Experts judiciaires : Les spécificités de l’expertise pénale


Droit


10 décembre 2021

L’UCEJAM organisait une formation mercredi 8 décembre sur les "éléments de procédure pénale"

En matière pénale, "jusqu’à l’audience, vous ne nous avez pas sur le dos". Voici brièvement résumées par Me Cédric Porteron les relations entre les experts et les avocats lors de la procédure pénale, contrairement à la procédure civile (où les liens sont réguliers).

L’avocat niçois était l’invité de l’UCEJAM(Union des compagnies d’experts de justice des Alpes-Maritimes et du sud-est) pour parler d’éléments de procédure pénale, mercredi 8 décembre, dans l’un des amphithéâtres de la Faculté de droit et science politique de Nice.
"L’expertise pénale se construit pas votre intermédiaire. L’expert travaille avec le dossier, répond à des questions et fournit un rapport à celui qui lui a demandé. Il n’aura pas de contact direct avec un avocat. Et c’est ce qui agace le plus l’avocat !", a poursuivi Me Porteron, qui avec malice, avait déclaré en préambule que c’était "la première fois de (sa) vie" qu’il se trouvait "face à autant d’experts". Il a ensuite distingué trois phases dans la procédure pénale : l’enquête, l’instruction et l’audience, rappelant que 96% des affaires pénales passaient directement de l’enquête à l’audience et que l’avocat n’intervenait pas.
En phase d’enquête, les experts judiciaires interviennent à la demande des enquêteurs.
Dans le cadre d’une instruction (4% des affaires), "l’avocat va pouvoir solliciter des actes, dont l’expertise fait partie", a précisé Me Porteron, qui est également chargé d’enseignement. Pour les expertises techniques, "la rencontre entre l’expert et les parties mises en cause n’est possible qu’à la demande du juge, si la personne y consent. Ce qui est rare", a souligné Me Porteron.

Seul

Au sujet des audiences, l’avocat niçois a expliqué qu’en correctionnelle il était "rare qu’un expert soit cité" mais qu’il pouvait l’être. Quant à la cour d’assises, il a indiqué que les expertises pouvaient être nombreuses : techniques (balistique par exemple), médicales, psychologiques... Et qu’alors les experts allaient avoir les avocats "sur le dos".
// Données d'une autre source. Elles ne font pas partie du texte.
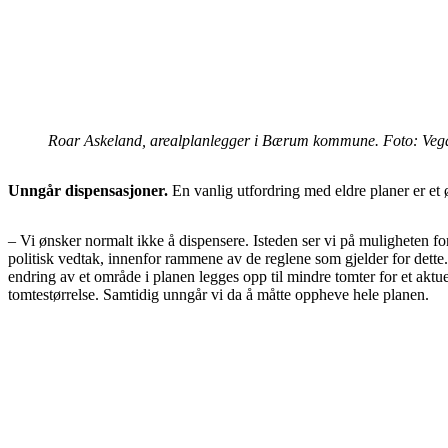
Roar Askeland, arealplanlegger i Bærum kommune. Foto: Veg
Unngår dispensasjoner.
En vanlig utfordring med eldre planer er et
– Vi ønsker normalt ikke å dispensere. Isteden ser vi på muligheten fo
politisk vedtak, innenfor rammene av de reglene som gjelder for dette
endring av et område i planen legges opp til mindre tomter for et aktue
tomtestørrelse. Samtidig unngår vi da å måtte oppheve hele planen.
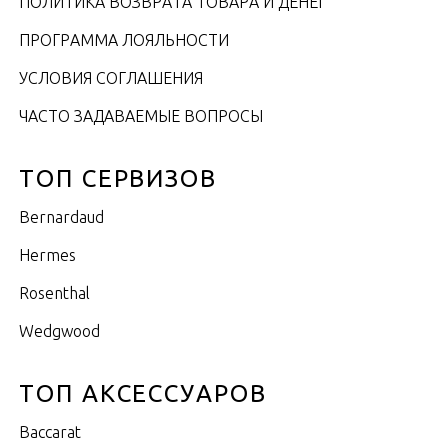
ПОЛИТИКА ВОЗВРАТА ТОВАРА И ДЕНЕГ
ПРОГРАММА ЛОЯЛЬНОСТИ
УСЛОВИЯ СОГЛАШЕНИЯ
ЧАСТО ЗАДАВАЕМЫЕ ВОПРОСЫ
ТОП СЕРВИЗОВ
Bernardaud
Hermes
Rosenthal
Wedgwood
ТОП АКСЕССУАРОВ
Baccarat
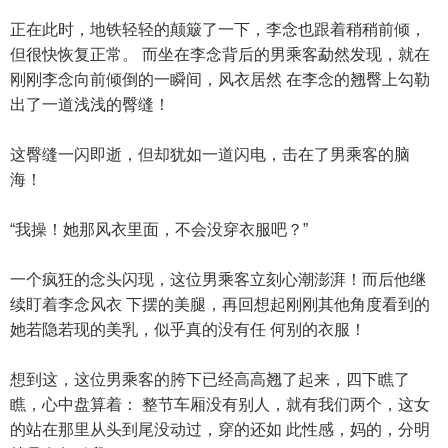
正在此时，地铁轻轻的颠簸了一下，李念也跟着稍稍前倾，
但很快恢复正常。 而坐在李念背后的男乘客勐然发现，就在
刚刚李念向前倾倒的一瞬间，风衣居然 在李念的翘臀上勾勒
出了一道浅浅的臀缝！
这臀缝一闪即逝，但却犹如一道闪电，击在了男乘客的脑
海！
“我操！她那风衣里面，不会没穿衣服吧？”
一个疯狂的念头闪现，这位男乘客立刻心潮澎湃！而后他继
续盯着李念风衣 下摆的美腿，再回想起刚刚其他角度看到的
她若隐若现的美乳，似乎真的没有任 何别的衣服！
想到这，这位男乘客的胯下已经高高翘了起来，四下瞧了
瞧，心中盘算着： 整节车厢没有别人，就有我们两个，这女
的站在那里从头到尾没动过，穿的还如 此性感，妈的，分明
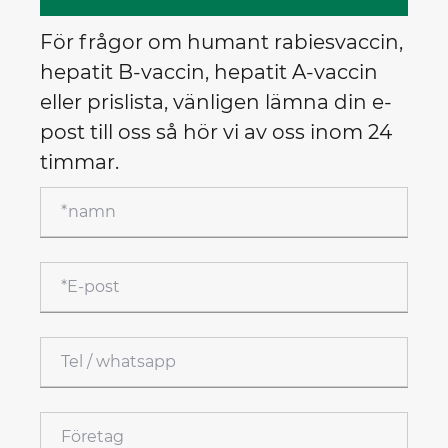
För frågor om humant rabiesvaccin,
hepatit B-vaccin, hepatit A-vaccin
eller prislista, vänligen lämna din e-
post till oss så hör vi av oss inom 24
timmar.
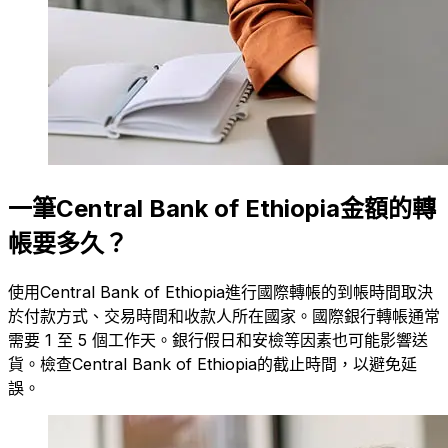
一筆Central Bank of Ethiopia金額的轉
帳要多久？
使用Central Bank of Ethiopia進行國際轉帳的到帳時間取決
於付款方式、交易時間和收款人所在國家。國際銀行轉帳通常
需要 1 至 5 個工作天。銀行假日和安檢等因素也可能影響送
貨。檢查Central Bank of Ethiopia的截止時間，以避免延
誤。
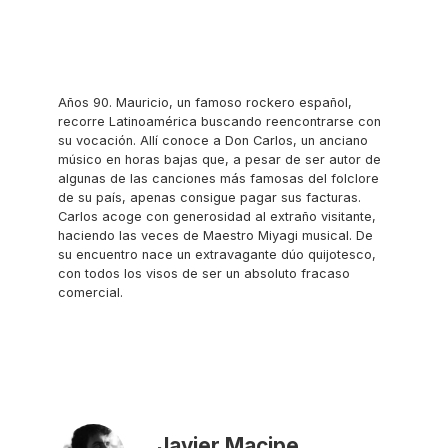
Años 90. Mauricio, un famoso rockero español,
recorre Latinoamérica buscando reencontrarse con
su vocación. Allí conoce a Don Carlos, un anciano
músico en horas bajas que, a pesar de ser autor de
algunas de las canciones más famosas del folclore
de su país, apenas consigue pagar sus facturas.
Carlos acoge con generosidad al extraño visitante,
haciendo las veces de Maestro Miyagi musical. De
su encuentro nace un extravagante dúo quijotesco,
con todos los visos de ser un absoluto fracaso
comercial.
Javier Macipe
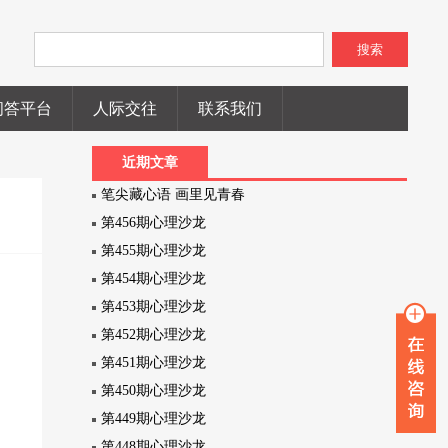
搜索
问答平台
人际交往
联系我们
近期文章
笔尖藏心语 画里见青春
第456期心理沙龙
第455期心理沙龙
第454期心理沙龙
第453期心理沙龙
第452期心理沙龙
第451期心理沙龙
第450期心理沙龙
第449期心理沙龙
第448期心理沙龙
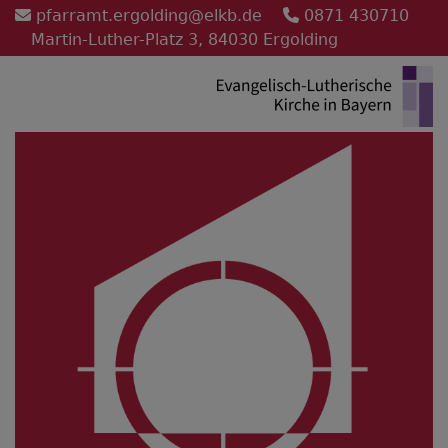
Direkt
pfarramt.ergolding@elkb.de
0871 430710
zum
Martin-Luther-Platz 3, 84030 Ergolding
Inhalt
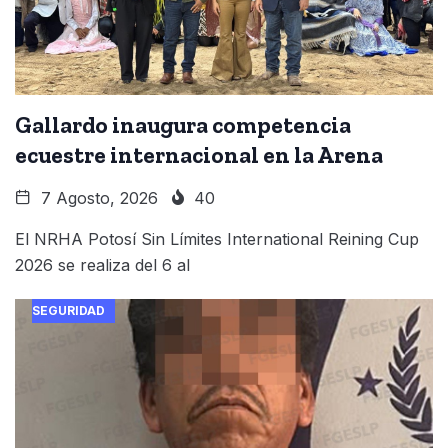
Gallardo inaugura competencia
ecuestre internacional en la Arena
7 Agosto, 2026
40
El NRHA Potosí Sin Límites International Reining Cup
2026 se realiza del 6 al
SEGURIDAD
Outre Me Porteron, étaient présents à la formation le Pr Xavier Latour, Doyen de la Faculté de droit et science politique de Nice, François Talon, président de l’UCEJAM et les experts Jean Garnero, Frédéric Aknouche, Thierry Chastang, Michel Cusenza et Philippe Camilleri, qui ont partagé des cas pratiques. Le Dr Frédéric Aknouche, expert en toxicologie, a ainsi prévenu ses confrères qu’en cour d’assises, "chaque mot (pouvait) être utilisé par la défense pour désorienter l’expert ou influencer le jury". Jean Garnero, expert en accidentologie, a relevé "qu’en France, l’expert judiciaire au pénal est seul. Soyez attentifs et très méticuleux. Ce qui compte, c’est la qualité des constatations. Elles sont essentielles". La dimension solitaire de l’expert a été confirmée par Philippe Camilleri, expert en informatique : "Je suis seul face à moi-même et mon ordinateur".